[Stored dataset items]
____________

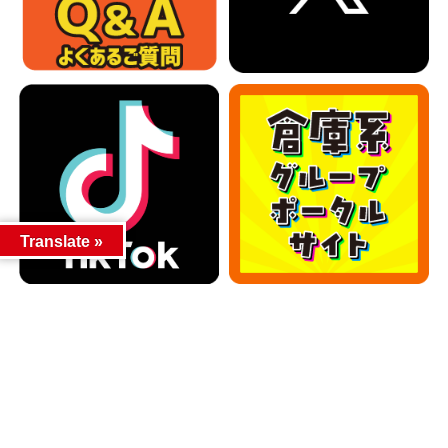
Translate »
カテゴリー
カテゴリー
アーカイブ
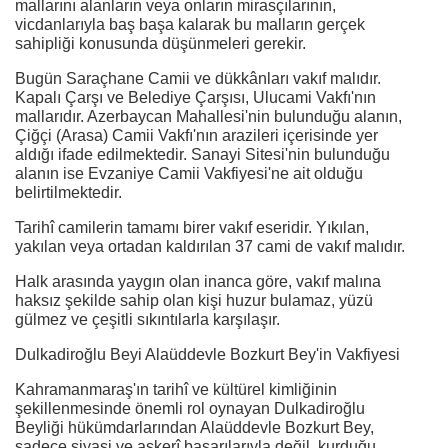
mallarını alanların veya onların mirasçılarının,
vicdanlarıyla baş başa kalarak bu malların gerçek
sahipliği konusunda düşünmeleri gerekir.
Bugün Saraçhane Camii ve dükkânları vakıf malıdır.
Kapalı Çarşı ve Belediye Çarşısı, Ulucami Vakfı'nın
mallarıdır. Azerbaycan Mahallesi'nin bulunduğu alanın,
Çiğçi (Arasa) Camii Vakfı'nın arazileri içerisinde yer
aldığı ifade edilmektedir. Sanayi Sitesi'nin bulunduğu
alanın ise Evzaniye Camii Vakfiyesi'ne ait olduğu
belirtilmektedir.
Tarihî camilerin tamamı birer vakıf eseridir. Yıkılan,
yakılan veya ortadan kaldırılan 37 cami de vakıf malıdır.
Halk arasında yaygın olan inanca göre, vakıf malına
haksız şekilde sahip olan kişi huzur bulamaz, yüzü
gülmez ve çeşitli sıkıntılarla karşılaşır.
Dulkadiroğlu Beyi Alaüddevle Bozkurt Bey'in Vakfiyesi
Kahramanmaraş'ın tarihî ve kültürel kimliğinin
şekillenmesinde önemli rol oynayan Dulkadiroğlu
Beyliği hükümdarlarından Alaüddevle Bozkurt Bey,
sadece siyasi ve askerî başarılarıyla değil, kurduğu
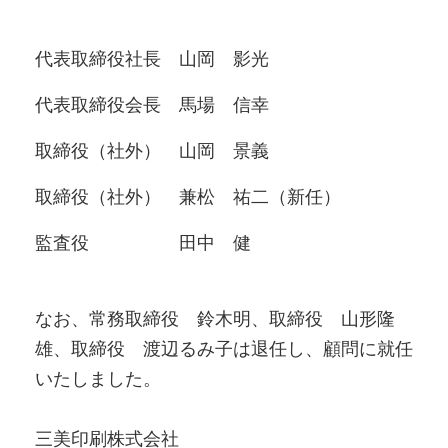
代表取締役社長 山岡 影光
代表取締役会長 馬場 信幸
取締役（社外） 山岡 景義
取締役（社外） 兼松 祐二（新任）
監査役 田中 健
なお、常務取締役 鈴木明、取締役 山形隆
雄、取締役 渡辺るみ子は退任し、顧問に就任
いたしました。
三美印刷株式会社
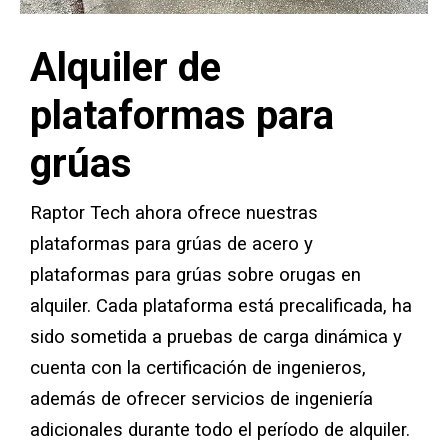
Almohadillas estándar para estabilizadores
Alquiler de
Almohadillas para estabilizadores premium
plataformas para
Almohadillas para estabilizadores Area Plus
grúas
Almohadillas magnéticas para estabilizadores
Bloqueo de puntas
Raptor Tech ahora ofrece nuestras
plataformas para grúas de acero y
Zapata de grúa
plataformas para grúas sobre orugas en
Equipo de pruebas personalizado
alquiler. Cada plataforma está precalificada, ha
sido sometida a pruebas de carga dinámica y
Soportes modulares y soportes elevadores
cuenta con la certificación de ingenieros,
además de ofrecer servicios de ingeniería
Soporte para almohadillas estabilizadoras
adicionales durante todo el período de alquiler.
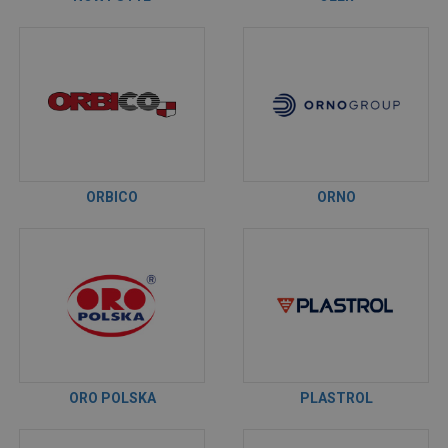
ORBICO
ORNO
ORO POLSKA
PLASTROL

____________

■ **EXERCISE**:
Retype the data word for word, please, and keep the images out.

■ **OUTPUT BELOW**:
Translate »
カテゴリー
カテゴリー
アーカイブ
mallarını alanların veya onların mirasçılarının,
vicdanlarıyla baş başa kalarak bu malların gerçek
sahipliği konusunda düşünmeleri gerekir.
Bugün Saraçhane Camii ve dükkânları vakıf malıdır.
Kapalı Çarşı ve Belediye Çarşısı, Ulucami Vakfı'nın
mallarıdır. Azerbaycan Mahallesi'nin bulunduğu alanın,
Çiğçi (Arasa) Camii Vakfı'nın arazileri içerisinde yer
aldığı ifade edilmektedir. Sanayi Sitesi'nin bulunduğu
alanın ise Evzaniye Camii Vakfiyesi'ne ait olduğu
belirtilmektedir.
Tarihî camilerin tamamı birer vakıf eseridir. Yıkılan,
yakılan veya ortadan kaldırılan 37 cami de vakıf malıdır.
Halk arasında yaygın olan inanca göre, vakıf malına
haksız şekilde sahip olan kişi huzur bulamaz, yüzü
gülmez ve çeşitli sıkıntılarla karşılaşır.
Dulkadiroğlu Beyi Alaüddevle Bozkurt Bey'in Vakfiyesi
Kahramanmaraş'ın tarihî ve kültürel kimliğinin
şekillenmesinde önemli rol oynayan Dulkadiroğlu
Beyliği hükümdarlarından Alaüddevle Bozkurt Bey,
sadece siyasi ve askerî başarılarıyla değil, kurduğu
代表取締役社長 山岡 影光
代表取締役会長 馬場 信幸
取締役（社外） 山岡 景義
取締役（社外） 兼松 祐二（新任）
監査役 田中 健
なお、常務取締役 鈴木明、取締役 山形隆
雄、取締役 渡辺るみ子は退任し、顧問に就任
いたしました。
三美印刷株式会社
Almohadillas estándar para estabilizadores
Alquiler de
Almohadillas para estabilizadores premium
plataformas para
Almohadillas para estabilizadores Area Plus
grúas
Almohadillas magnéticas para estabilizadores
Bloqueo de puntas
Raptor Tech ahora ofrece nuestras
plataformas para grúas de acero y
Zapata de grúa
plataformas para grúas sobre orugas en
Equipo de pruebas personalizado
alquiler. Cada plataforma está precalificada, ha
sido sometida a pruebas de carga dinámica y
Soportes modulares y soportes elevadores
cuenta con la certificación de ingenieros,
además de ofrecer servicios de ingeniería
Soporte para almohadillas estabilizadoras
adicionales durante todo el período de alquiler.
ORBICO
ORNO
ORO POLSKA
PLASTROL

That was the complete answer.